Numerical and experimental study on the resistance characteristics of different autonomous underwater vehicles in towing tank conditions

When resistance tests of autonomous underwater vehicles (AUVs) are conducted in towing tanks, external support structures inevitably introduce hydrodynamic interference. This study investigates the influence of a sword-support structure on the resistance characteristics of an axisymmetrical rotary body underwater vehicle (ARBUV) and a blended-wing-body underwater vehicle (BWBUV) through both numerical simulations and towing tank experiments. Numerical simulations were performed to evaluate the resistance coefficients under different submergence depths and configurations of the sword-support structure. This study uniquely provides a quantitative and comparative analysis of structural interference across different AUV configurations, an aspect seldom addressed in previous research. Experimental measurements were conducted to validate the simulation results, showing strong agreement with deviations within 5%. The simulations provided detailed insights into the resistance coefficients, velocity field distributions, and surface pressure coefficients. The results show that the sword-support structure increases total resistance by more than 5% for both models, with BWBUV showing greater sensitivity.
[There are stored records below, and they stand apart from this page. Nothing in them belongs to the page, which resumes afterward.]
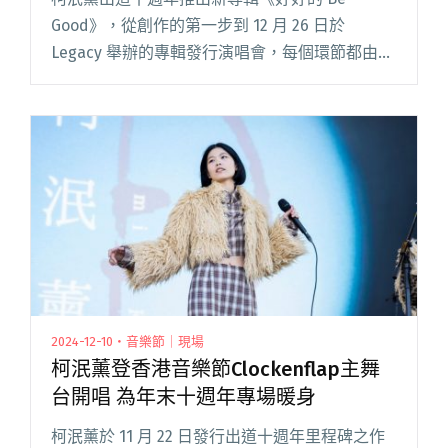
Good》，從創作的第一步到 12 月 26 日於
Legacy 舉辦的專輯發行演唱會，每個環節都由她
一手包辦。 無論是詞曲、企劃、編曲、製作，甚
至演出的細節，柯泯薰全程投入也坦言這一路過
程相當辛苦閱讀全文 "從天母街頭到Legacy舞
台！柯泯薰《好好的 Be Good》演唱會回顧10年
音樂旅程"
2024-12-10・音樂節｜現場
柯泯薰登香港音樂節Clockenflap主舞
台開唱 為年末十週年專場暖身
柯泯薰於 11 月 22 日發行出道十週年里程碑之作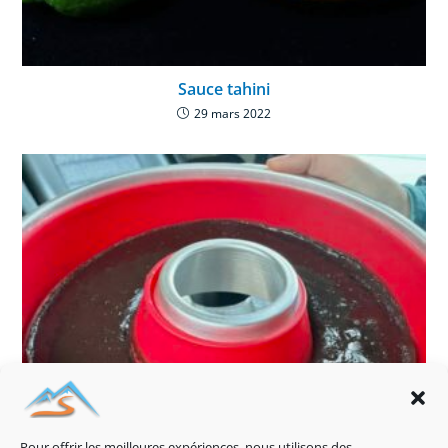
Sauce tahini
29 mars 2022
Pour offrir les meilleures expériences, nous utilisons des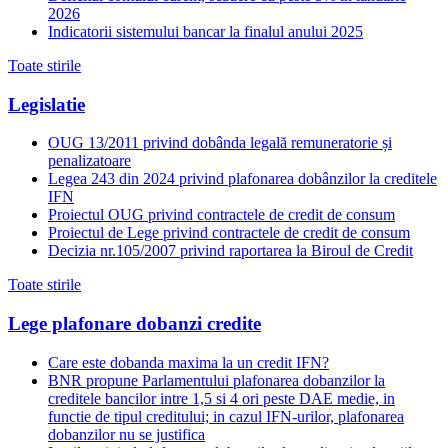
2026
Indicatorii sistemului bancar la finalul anului 2025
Toate stirile
Legislatie
OUG 13/2011 privind dobânda legală remuneratorie și
penalizatoare
Legea 243 din 2024 privind plafonarea dobânzilor la creditele
IFN
Proiectul OUG privind contractele de credit de consum
Proiectul de Lege privind contractele de credit de consum
Decizia nr.105/2007 privind raportarea la Biroul de Credit
Toate stirile
Lege plafonare dobanzi credite
Care este dobanda maxima la un credit IFN?
BNR propune Parlamentului plafonarea dobanzilor la
creditele bancilor intre 1,5 si 4 ori peste DAE medie, in
functie de tipul creditului; in cazul IFN-urilor, plafonarea
dobanzilor nu se justifica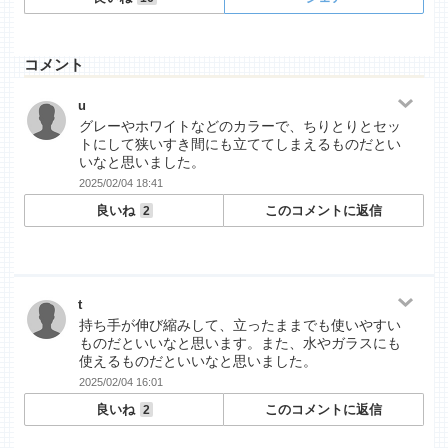
コメント
u
グレーやホワイトなどのカラーで、ちりとりとセッ
トにして狭いすき間にも立ててしまえるものだとい
いなと思いました。
2025/02/04 18:41
良いね
このコメントに返信
2
t
持ち手が伸び縮みして、立ったままでも使いやすい
ものだといいなと思います。また、水やガラスにも
使えるものだといいなと思いました。
2025/02/04 16:01
良いね
このコメントに返信
2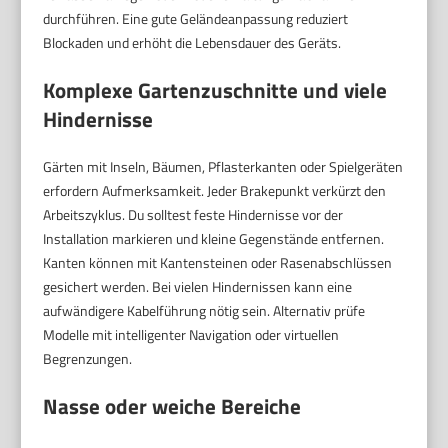
durchführen. Eine gute Geländeanpassung reduziert
Blockaden und erhöht die Lebensdauer des Geräts.
Komplexe Gartenzuschnitte und viele
Hindernisse
Gärten mit Inseln, Bäumen, Pflasterkanten oder Spielgeräten
erfordern Aufmerksamkeit. Jeder Brakepunkt verkürzt den
Arbeitszyklus. Du solltest feste Hindernisse vor der
Installation markieren und kleine Gegenstände entfernen.
Kanten können mit Kantensteinen oder Rasenabschlüssen
gesichert werden. Bei vielen Hindernissen kann eine
aufwändigere Kabelführung nötig sein. Alternativ prüfe
Modelle mit intelligenter Navigation oder virtuellen
Begrenzungen.
Nasse oder weiche Bereiche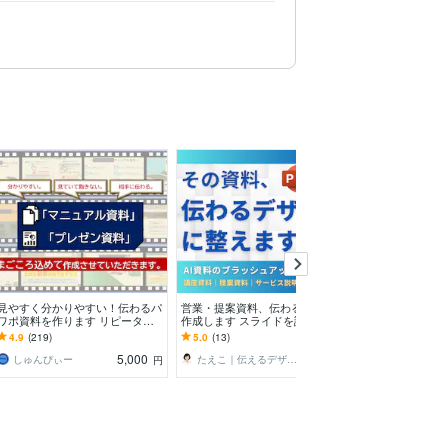
見やすく分かりやすい！伝わるパ
営業・提案資料、伝わるスライド
領収書等の面倒
ワポ資料を作ります リピーター
作成します スライドを話しやす
す 個人事業主
続出！洗練された資料を比較的リ
く・伝わるデザインへ
やレシートを代
4.9
(219)
5.0
(13)
5.0
(3)
ーズナブルにお届け！
す！
5,000
4,000
しゅんぴぃー
たえこ｜伝えるデザイン
マルチワーカー
円
円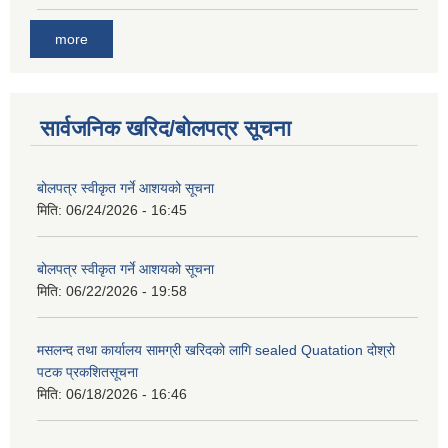
more
सार्वजनिक खरिद/बोलपत्र सूचना
बोलपत्र स्वीकृत गर्ने आशयको सूचना
मिति:
06/24/2026 - 16:45
बोलपत्र स्वीकृत गर्ने आशयको सूचना
मिति:
06/22/2026 - 19:58
मसलन्द तथा कार्यालय सामग्री खरिदको लागि sealed Quatation दोश्रो
पटक प्रकशितसूचना
मिति:
06/18/2026 - 16:46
The sword-support alters local flow fields and pressure gradients, impacting both frictional and pressure resistance. Moreover, the interference mechanisms differ by configuration: pressure resistance in ARBUV is dominated by the sword-support, whereas in BWBUV, both the sword-support and the model connecting rod contribute comparably. These findings provide a reference for correcting structural interference in towing tank resistance tests of AUVs.